More kids have diabetes, fewer schools have nurses


Christopher Rodriguez should have started kindergarten last year at PS 28 in the Bronx, but he's starting a year late.

When his mother, Marileida Rojas, tried to enroll him in 2008, she was told Mount Hope Elementary School did not have the resources to care for Christopher, who has type 1 diabetes and was too young to recognize when his blood sugar was slipping dangerously low.

Though Rojas said she'd quit her job and come help, the administration suggested she send her son to another school that could better serve his needs.

Rojas' son now attends PS 28, but it has taken lengthy negotiations with a system that doesn't speak her language and quitting her job to get her son into his neighborhood school, she says through a translator.

Although more schools have fewer full-time nurses while, experts say, there is an increasing number of children being diagnosed with both type 1 and type 2 diabetes, many schools are successfully adapting to the needs of these kids, which the federal Americans with Disabilities Act requires they do, says attorney Ed Kraus, an associate professor at Chicago Kent Law School who works with the American Diabetes Association (ADA). Yet, too many schools are still falling short, he says.

A team approach

He says to reroute a child to another school, away from his friends and siblings, because of a health condition is discrimination. Still, some schools feel pressured and unprepared to serve the constant monitoring needs of a child with diabetes.

According to the ADA, 186,300 people under 20 have type 1 or type 2 diabetes -- when the body either does not properly make or process the hormone insulin. About one in every 440 children and adolescents have diabetes.

The reductions in school nurses are adding to that pressure, says nurse Karen Johnson, a diabetes educator and wellness coach for diabetes website Fit4D.com.

According to 2007 National Center for Education Statistics, 30% of schools have a part-time nurse, and 25% have no nurse.

"That whole model that any medical need a child has is handled by the nurse is no longer in place in most schools," Kraus says.

Making inquiries, Rojas eventually learned that though PS 28 does not have a school nurse, a Montefiore Hospital satellite medical clinic for students is housed right in the PS 28 building.
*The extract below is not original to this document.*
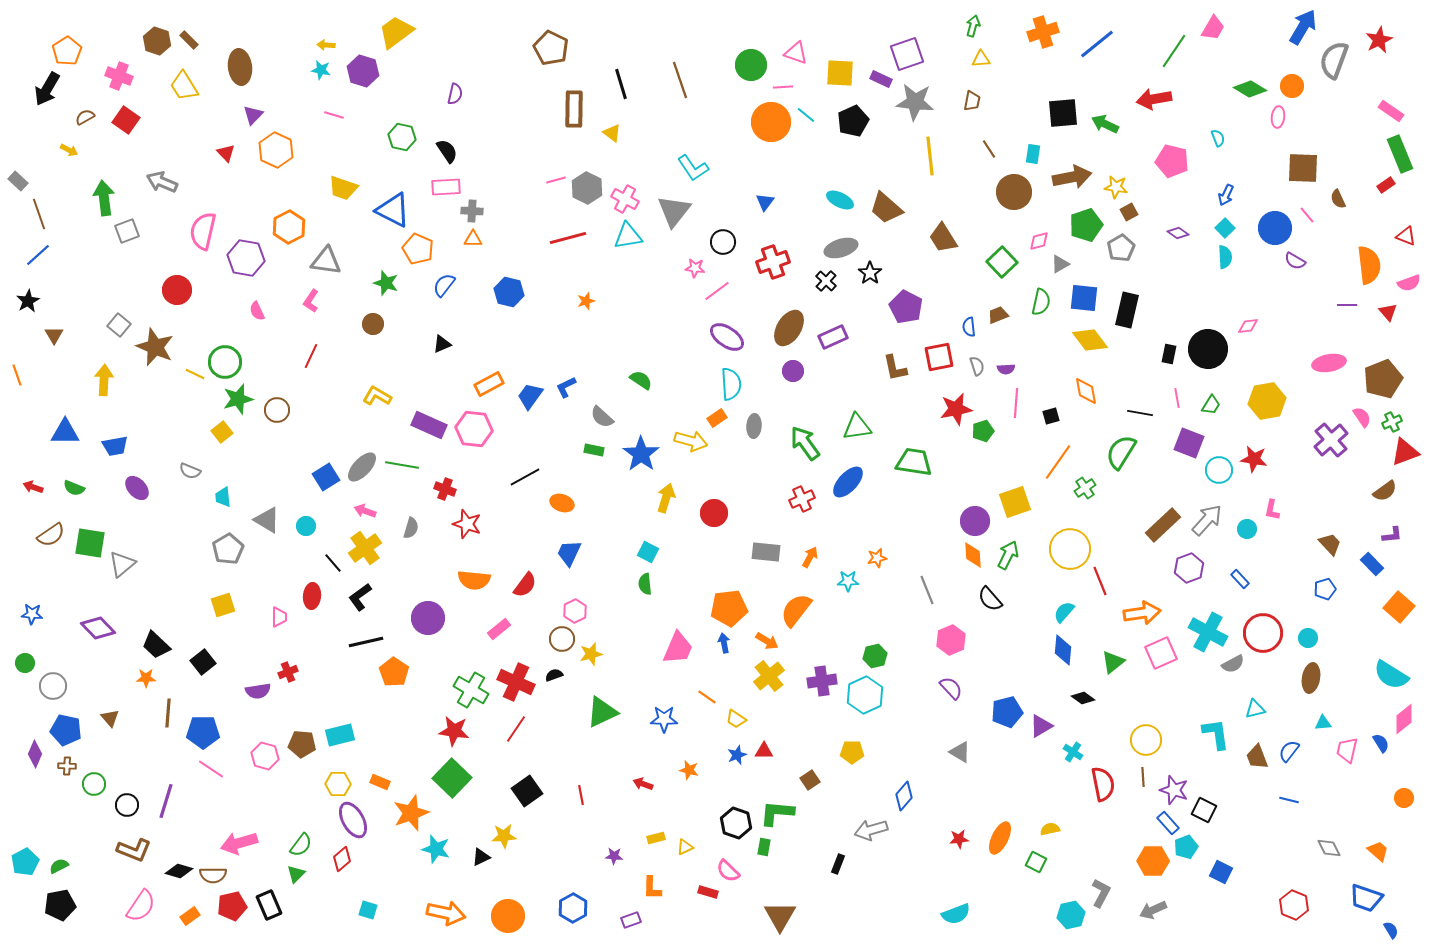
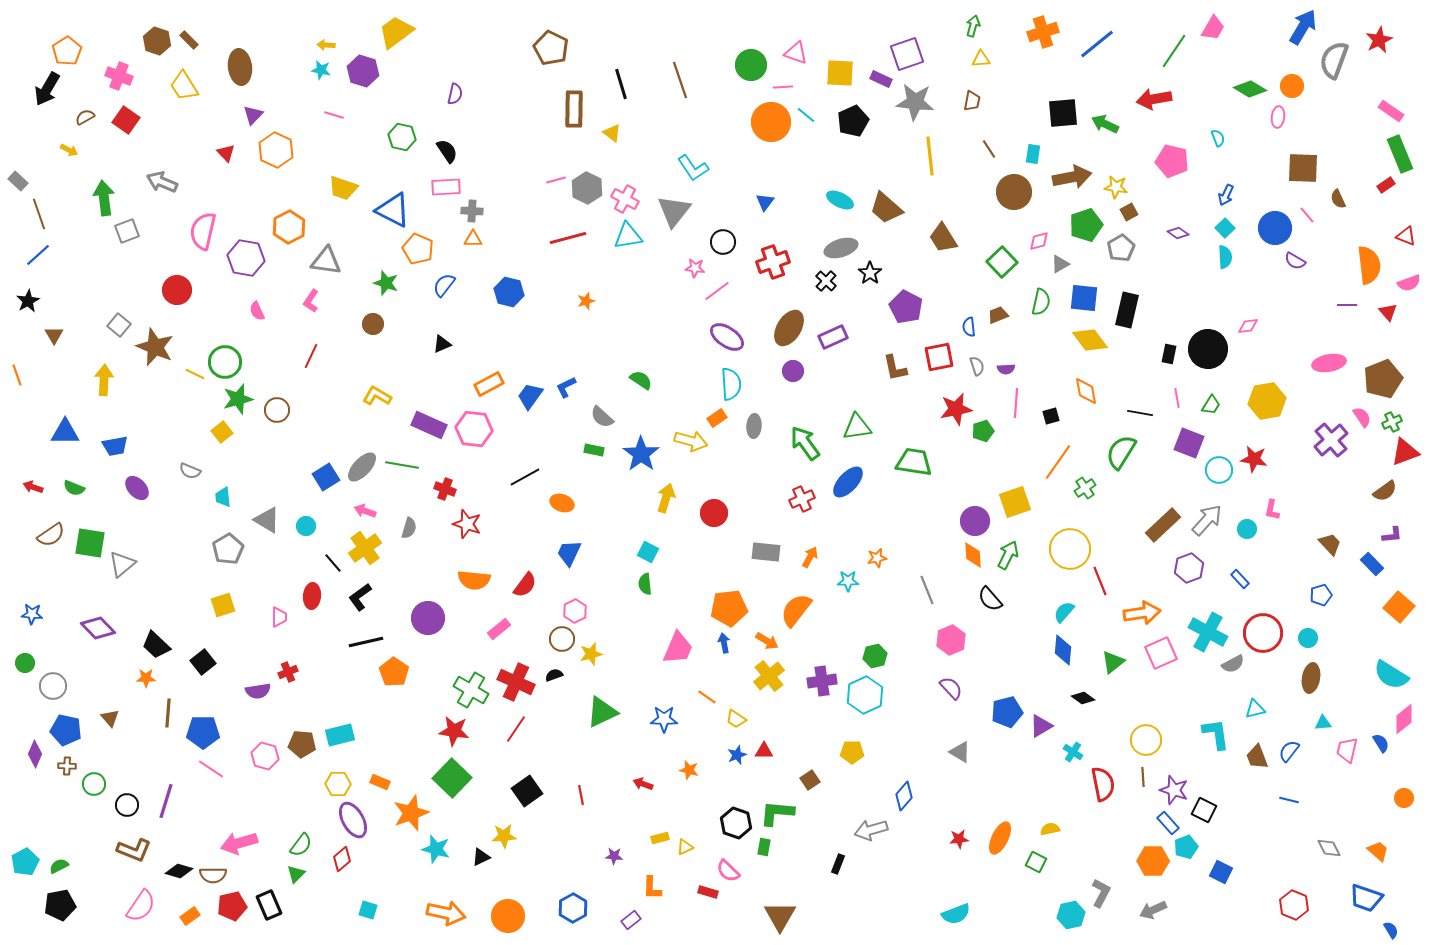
gray semicircle at (411, 528): moved 2 px left
blue pentagon at (1325, 589): moved 4 px left, 6 px down
yellow rectangle at (656, 838): moved 4 px right
purple rectangle at (631, 920): rotated 18 degrees counterclockwise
Spanish-speaking staff there told her they could help Christopher, who now visits the clinic as many as four times a day for blood sugar checks, insulin and snacks if needed, says nurse practitioner Jacqueline Kelderhouse with Montefiore's School Health Program there.
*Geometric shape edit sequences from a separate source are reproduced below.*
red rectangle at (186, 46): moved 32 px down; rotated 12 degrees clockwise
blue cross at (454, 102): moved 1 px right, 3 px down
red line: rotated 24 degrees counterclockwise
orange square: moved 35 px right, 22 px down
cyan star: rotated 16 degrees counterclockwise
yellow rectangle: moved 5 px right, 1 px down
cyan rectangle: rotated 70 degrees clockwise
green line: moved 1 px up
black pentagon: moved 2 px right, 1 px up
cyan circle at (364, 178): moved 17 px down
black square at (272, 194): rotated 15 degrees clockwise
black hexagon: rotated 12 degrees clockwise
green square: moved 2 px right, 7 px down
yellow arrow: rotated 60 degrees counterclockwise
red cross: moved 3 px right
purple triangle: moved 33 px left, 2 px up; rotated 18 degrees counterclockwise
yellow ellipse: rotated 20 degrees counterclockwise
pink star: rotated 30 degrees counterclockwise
After a dangerously low blood-sugar episode in the first few weeks of school, clinic staff requested that the child be provided a paraprofessional, a trained non-medical staffer who could shadow Christopher daily until he is mature enough to monitor himself. The school came through five weeks later.

Students with diabetes benefit from a team approach, says endocrinologist Frederick Schwenk, a professor of pediatrics at Mayo College of Medicine in Rochester, Minn. He says multiple staff members -- everyone from cafeteria workers and bus drivers to gym teachers and the principal -- should know about a child's medical condition and what to do in case of an emergency.
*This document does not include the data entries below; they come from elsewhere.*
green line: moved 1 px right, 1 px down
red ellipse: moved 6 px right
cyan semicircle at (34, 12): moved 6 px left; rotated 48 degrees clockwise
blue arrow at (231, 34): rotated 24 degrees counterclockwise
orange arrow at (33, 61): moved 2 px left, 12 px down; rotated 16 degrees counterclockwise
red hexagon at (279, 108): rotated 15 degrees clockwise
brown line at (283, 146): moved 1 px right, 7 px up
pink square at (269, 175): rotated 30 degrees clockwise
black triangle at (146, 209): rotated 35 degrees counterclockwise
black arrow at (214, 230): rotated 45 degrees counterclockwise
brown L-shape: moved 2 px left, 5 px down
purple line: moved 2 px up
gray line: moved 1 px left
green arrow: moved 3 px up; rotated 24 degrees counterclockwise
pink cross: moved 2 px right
The ADA has a Safe at School Campaign to help families and schools create support plans. And Kraus says some states have laws that protect a student's well-being beyond federal requirements.

"In North Carolina, two people in each school must be trained to serve a child with diabetes, in case one is absent," says nurse Jean Litton, a diabetes educator with Duke Medical Center's Pediatric Diabetes Program.

Other schools more amenable

Not all parents have to battle it out with their school systems to get the care their child needs.

Miranda Rudd says she has confidence in her son's school. Nicholas, 10, has type 1 diabetes and is a fifth-grader at Franklinton (N.C.) Elementary School. When he came to the school in second grade, the nurse and staff were very willing to help, Rudd says.

"Even as his medication routine has changed over the past two years, they've adapted to his needs," Rudd says.

"They have three first responders, teachers who are certified and I know them pretty well. One of them comes every day at 11:30, 15 minutes before lunchtime, and pulls Nicholas out so he can go to the teachers' lounge, where she monitors him as he checks his blood sugar."

Though Christopher's mom still worries, she feels more at peace now. "I have three sets of eyes -- the nurse practitioner, the teacher and the paraprofessional -- watching him," she says.

Says Kraus: "There's really no excuse. When you're getting schools outside their comfort zone, schools tend to shy away. But it's all very doable. There are lots of school districts that show it's very doable."